August 4, 2009

How the Wal-Mart Eco-Ratings Will Save Money

[Post #3 of 3 on Wal-Mart's activity in the last couple of months. This appeared at Harvard Business Online]

I wouldn't normally focus on the same company twice in a week, but Wal-Mart just keeps making news in the world of sustainability — and in the world of commerce for that matter. With a major PR push, the company announced its latest initiative targeting supplier sustainability performance. After a lot of huffing and puffing, the announcement itself was fairly simple (at least for now).

In short, Wal-Mart will be asking all suppliers 15 questions about their approaches on four key issues: energy and climate, material efficiency, natural resources, and people and community. A few sample questions:

--> Have you measured your corporate greenhouse gas emissions?
--> Please report total water use from the facilities that produce your product(s) for Wal-Mart.
--> Do you know the location of 100% of the facilities that produce your product(s)?

For now, these questions are mainly for data collection, but they represent the first step toward (a) truly comparing suppliers on their sustainability performance and (b) creating a real sustainability index that consumers can use to compare products. Most of the press coverage on this was making it sound like a product green label was around the corner.

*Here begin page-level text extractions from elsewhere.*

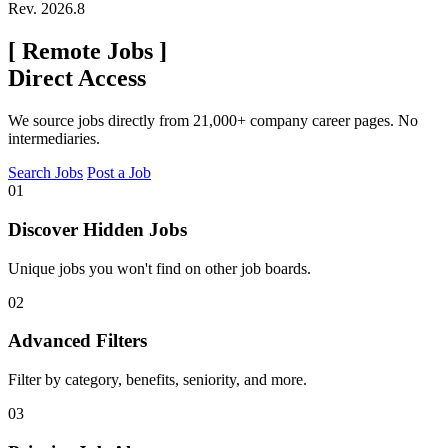
Rev. 2026.8
[
Remote Jobs
]
Direct Access
We source jobs directly from 21,000+ company career pages. No
intermediaries.
Search Jobs
Post a Job
01
Discover Hidden Jobs
Unique jobs you won't find on other job boards.
02
Advanced Filters
Filter by category, benefits, seniority, and more.
03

But Wal-Mart, according to one top exec, is "maybe five years" away from that level of data and consumer communication.

Rather than analyze the announcement details any further, I want to put yesterday's announcement in context within the range of Wal-Mart's sustainability actions and within some larger trends. But first, let's be clear: this kind of sustainability data collection is good for business, and it's definitely good for Wal-Mart. And while it may seem like a total pain to suppliers, it will be good for them as well.

The logic is simple: knowing your business better makes it easier to find hidden value.